§ Exercise: Print only the lines from the one with "18 mai 2018 - 8 h 05 min" through the end of the data, exactly, and please omit pictures.

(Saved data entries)
►

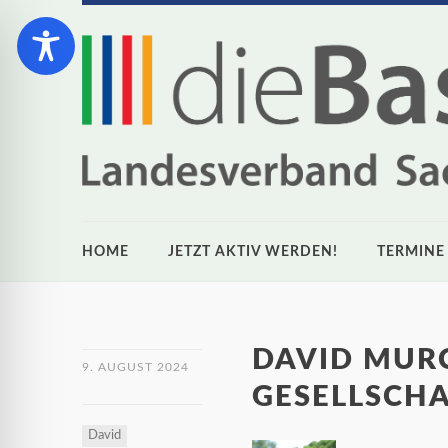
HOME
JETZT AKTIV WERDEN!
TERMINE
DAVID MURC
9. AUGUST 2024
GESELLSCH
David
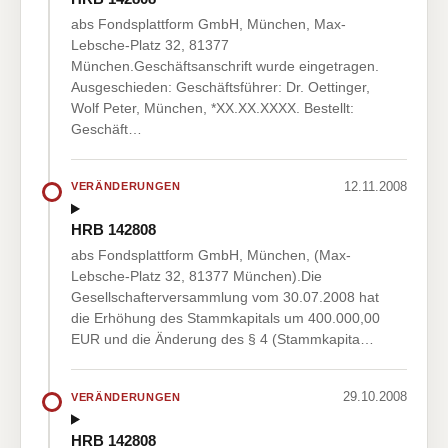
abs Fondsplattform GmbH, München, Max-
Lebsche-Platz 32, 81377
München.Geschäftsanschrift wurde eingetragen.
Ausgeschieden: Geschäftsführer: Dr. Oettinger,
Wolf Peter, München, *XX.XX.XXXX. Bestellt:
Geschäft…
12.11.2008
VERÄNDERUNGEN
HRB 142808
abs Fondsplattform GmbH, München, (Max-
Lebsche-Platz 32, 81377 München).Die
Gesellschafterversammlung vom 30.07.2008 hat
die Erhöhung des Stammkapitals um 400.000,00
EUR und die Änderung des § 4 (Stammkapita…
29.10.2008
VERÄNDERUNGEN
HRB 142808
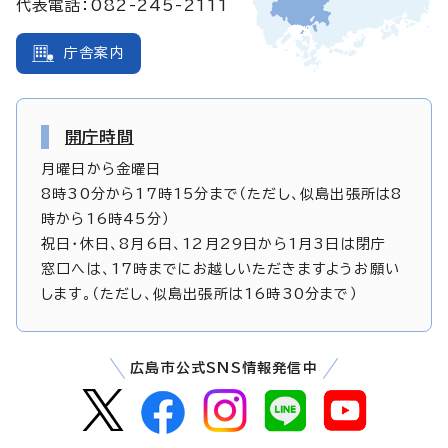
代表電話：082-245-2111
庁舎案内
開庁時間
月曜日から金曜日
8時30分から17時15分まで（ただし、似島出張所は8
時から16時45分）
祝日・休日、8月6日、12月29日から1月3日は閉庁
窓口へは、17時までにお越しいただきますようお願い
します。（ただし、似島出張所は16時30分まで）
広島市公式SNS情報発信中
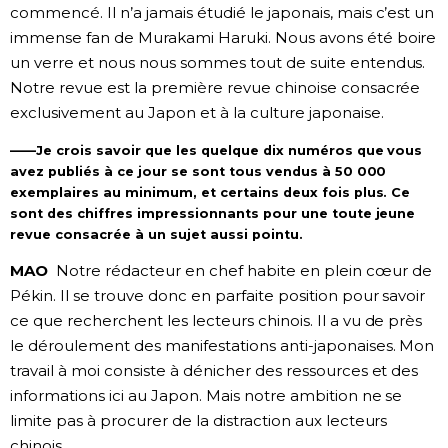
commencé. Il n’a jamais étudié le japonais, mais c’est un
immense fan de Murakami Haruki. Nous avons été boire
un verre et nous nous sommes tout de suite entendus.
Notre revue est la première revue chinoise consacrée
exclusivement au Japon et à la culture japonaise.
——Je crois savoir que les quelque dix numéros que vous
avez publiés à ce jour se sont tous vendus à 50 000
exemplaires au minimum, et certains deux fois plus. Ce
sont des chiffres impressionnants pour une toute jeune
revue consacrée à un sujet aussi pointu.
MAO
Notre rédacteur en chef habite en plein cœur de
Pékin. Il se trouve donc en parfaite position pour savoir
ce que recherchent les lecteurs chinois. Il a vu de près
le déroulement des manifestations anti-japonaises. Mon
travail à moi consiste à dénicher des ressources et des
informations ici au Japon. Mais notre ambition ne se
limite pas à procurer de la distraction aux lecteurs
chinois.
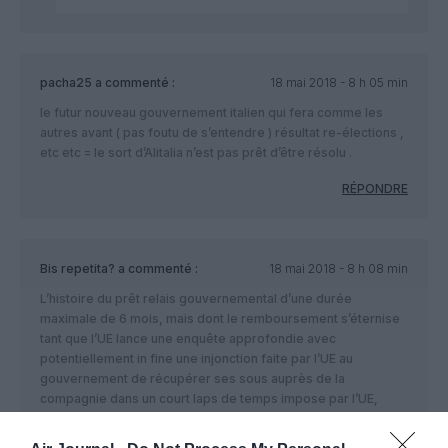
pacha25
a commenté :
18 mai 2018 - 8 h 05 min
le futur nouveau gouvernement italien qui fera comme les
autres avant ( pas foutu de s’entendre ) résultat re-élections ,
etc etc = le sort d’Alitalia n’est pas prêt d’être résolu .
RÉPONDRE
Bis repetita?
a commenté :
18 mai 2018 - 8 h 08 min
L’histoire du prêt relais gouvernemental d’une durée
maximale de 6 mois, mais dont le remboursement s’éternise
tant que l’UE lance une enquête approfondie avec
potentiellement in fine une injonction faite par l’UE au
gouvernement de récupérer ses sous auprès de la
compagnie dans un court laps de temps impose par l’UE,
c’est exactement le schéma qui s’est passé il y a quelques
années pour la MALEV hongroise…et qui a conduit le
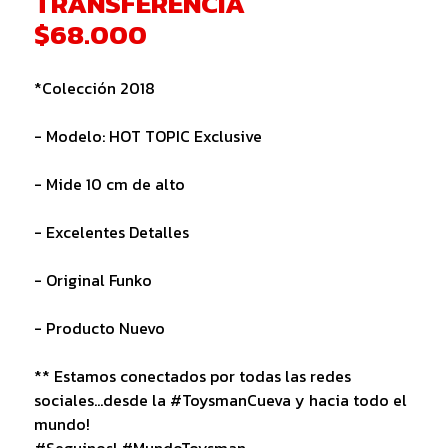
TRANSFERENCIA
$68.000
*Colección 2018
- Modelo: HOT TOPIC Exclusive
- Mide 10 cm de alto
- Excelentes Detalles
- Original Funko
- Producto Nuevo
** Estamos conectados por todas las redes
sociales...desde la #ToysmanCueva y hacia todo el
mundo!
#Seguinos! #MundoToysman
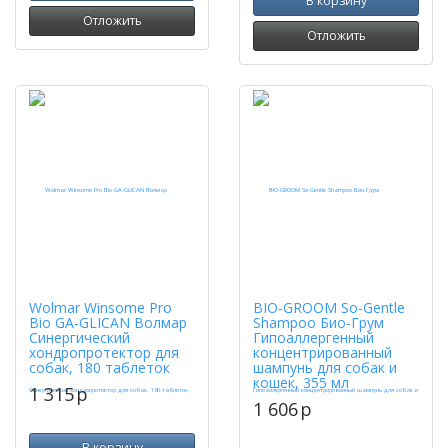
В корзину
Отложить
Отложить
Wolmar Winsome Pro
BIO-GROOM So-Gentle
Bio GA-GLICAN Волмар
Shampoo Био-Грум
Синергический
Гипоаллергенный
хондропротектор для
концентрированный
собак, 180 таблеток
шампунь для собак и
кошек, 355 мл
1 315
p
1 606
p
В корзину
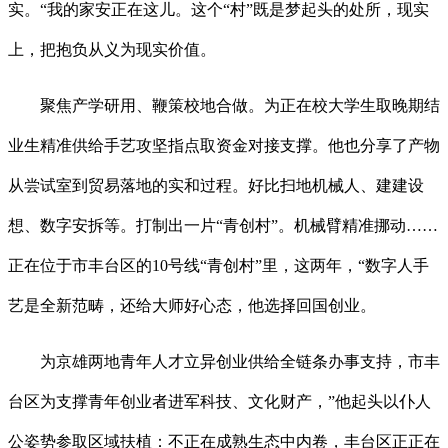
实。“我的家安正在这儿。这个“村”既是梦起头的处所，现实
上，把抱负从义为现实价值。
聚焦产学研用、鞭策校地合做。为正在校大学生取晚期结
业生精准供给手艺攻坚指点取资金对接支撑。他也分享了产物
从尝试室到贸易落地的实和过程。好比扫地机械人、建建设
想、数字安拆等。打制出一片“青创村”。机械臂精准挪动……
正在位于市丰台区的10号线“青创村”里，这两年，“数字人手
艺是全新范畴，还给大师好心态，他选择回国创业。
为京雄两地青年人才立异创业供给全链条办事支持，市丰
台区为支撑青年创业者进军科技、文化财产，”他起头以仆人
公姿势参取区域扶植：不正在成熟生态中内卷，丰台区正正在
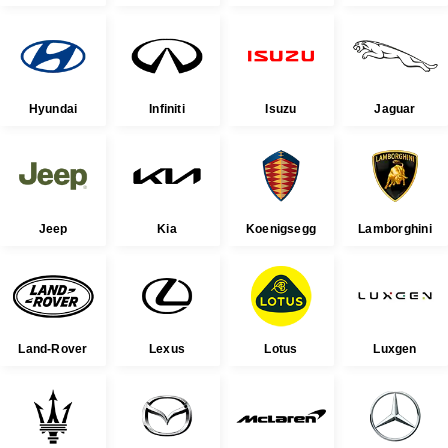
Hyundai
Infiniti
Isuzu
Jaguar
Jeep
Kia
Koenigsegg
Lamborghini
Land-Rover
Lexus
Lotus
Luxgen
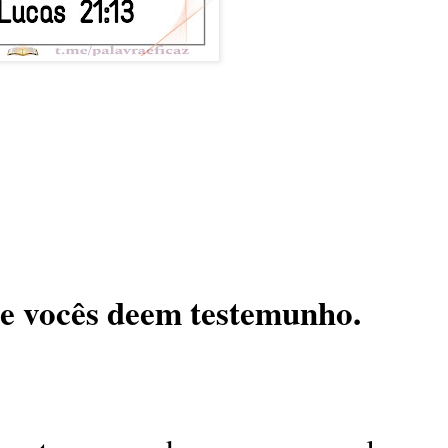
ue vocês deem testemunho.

◄

§ Answer section:
18 mai 2018 - 8 h 05 min
le futur nouveau gouvernement italien qui fera comme les
autres avant ( pas foutu de s’entendre ) résultat re-élections ,
etc etc = le sort d’Alitalia n’est pas prêt d’être résolu .
RÉPONDRE
Bis repetita?
a commenté :
18 mai 2018 - 8 h 08 min
L’histoire du prêt relais gouvernemental d’une durée
maximale de 6 mois, mais dont le remboursement s’éternise
tant que l’UE lance une enquête approfondie avec
potentiellement in fine une injonction faite par l’UE au
gouvernement de récupérer ses sous auprès de la
compagnie dans un court laps de temps impose par l’UE,
c’est exactement le schéma qui s’est passé il y a quelques
années pour la MALEV hongroise…et qui a conduit le
TRANSFERENCIA
$68.000
*Colección 2018
- Modelo: HOT TOPIC Exclusive
- Mide 10 cm de alto
- Excelentes Detalles
- Original Funko
- Producto Nuevo
** Estamos conectados por todas las redes
sociales...desde la #ToysmanCueva y hacia todo el
mundo!
#Seguinos! #MundoToysman
В корзину
Отложить
Отложить
Wolmar Winsome Pro
BIO-GROOM So-Gentle
Bio GA-GLICAN Волмар
Shampoo Био-Грум
Синергический
Гипоаллергенный
хондропротектор для
концентрированный
собак, 180 таблеток
шампунь для собак и
кошек, 355 мл
1 315
p
1 606
p
В корзину
实。“我的家安正在这儿。这个“村”既是梦起头的处所，现实
上，把抱负从义为现实价值。
聚焦产学研用、鞭策校地合做。为正在校大学生取晚期结
业生精准供给手艺攻坚指点取资金对接支撑。他也分享了产物
从尝试室到贸易落地的实和过程。好比扫地机械人、建建设
想、数字安拆等。打制出一片“青创村”。机械臂精准挪动……
正在位于市丰台区的10号线“青创村”里，这两年，“数字人手
艺是全新范畴，还给大师好心态，他选择回国创业。
为京雄两地青年人才立异创业供给全链条办事支持，市丰
台区为支撑青年创业者进军科技、文化财产，”他起头以仆人
公姿势参取区域扶植：不正在成熟生态中内卷，丰台区正正在
Hyundai
Infiniti
Isuzu
Jaguar
Jeep
Kia
Koenigsegg
Lamborghini
Land-Rover
Lexus
Lotus
Luxgen
ue vocês deem testemunho.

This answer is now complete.